I returned this weekend from a short vacation in Southeast Maine. It was only a few days but we got to visit some of our favorite places -- walked along Marginal Way, ate at Wild Willy's, enjoyed the view at Long Sands, played at Short Sands, poked around the shops, went to Bread and Roses in Ogunquit, and more.
We also went to visit our friend Paulette, who lost her husband Peter earlier this year. Peter and Paulette owned the B&B that introduced us to the area, and in the years that they opened their home, we were frequent guests. They retired and closed the place a couple years back, but we stayed in touch, and were saddened when Peter passed after a short battle with cancer. This was our first trip to Maine after Peter's death, and it was hard knowing that we wouldn't be able to count on his unique local point of view. While it warmed our hearts to see Paulette, it was a sobering reminder of the frailty of our lives.
And so, as my wife, myself, and our daughter sat overlooking low tide on Marginal Way, I pondered quietly the nature of things.
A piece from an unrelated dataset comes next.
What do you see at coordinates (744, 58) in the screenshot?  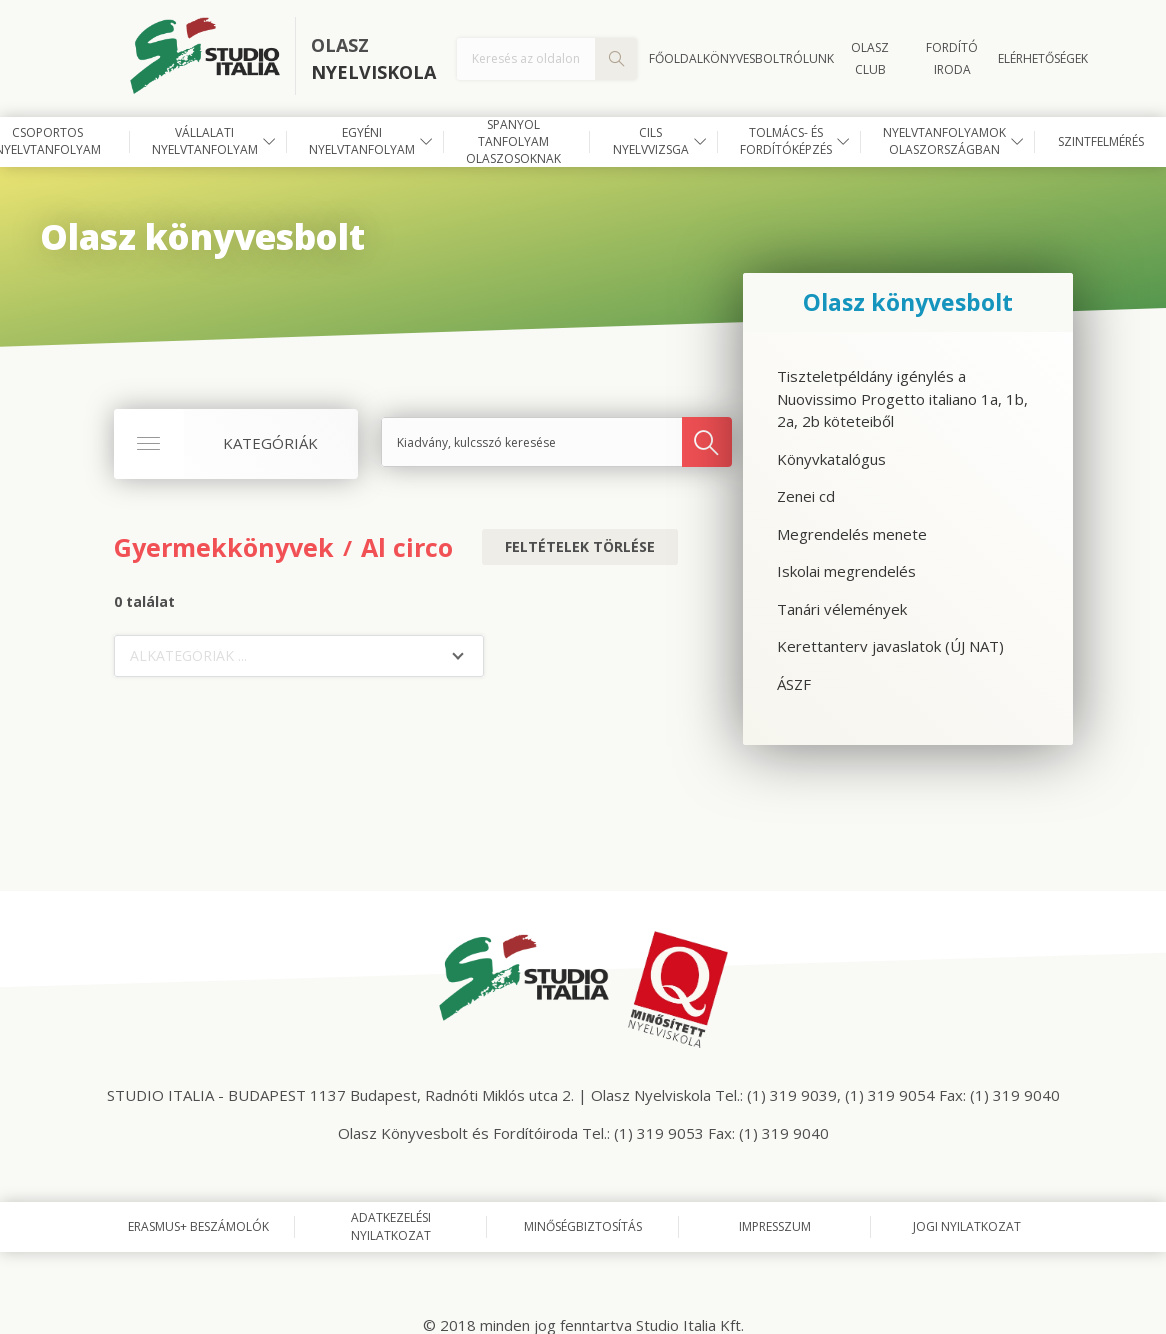 I see `Könyvesbolt` at bounding box center [744, 58].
I looked ahead into the future and saw a world where my daughter was old and gray, and my wife and I were gone. I pictured her sitting on that same cliff, overlooking the ocean, and thinking of us. I wondered what life she would lead, what lessons we'd pass on before we left her.
While we were traveling Senator Kennedy died, as did Dick Egan, the founder of the company I work for. They led different lives but both had huge impacts. I won't leave the kind of legacy they did. I just hope I do something right enough that someone stands and thinks of me fondly on a quiet morning overlooking a still sea.
And I hope it's a long, long time from now.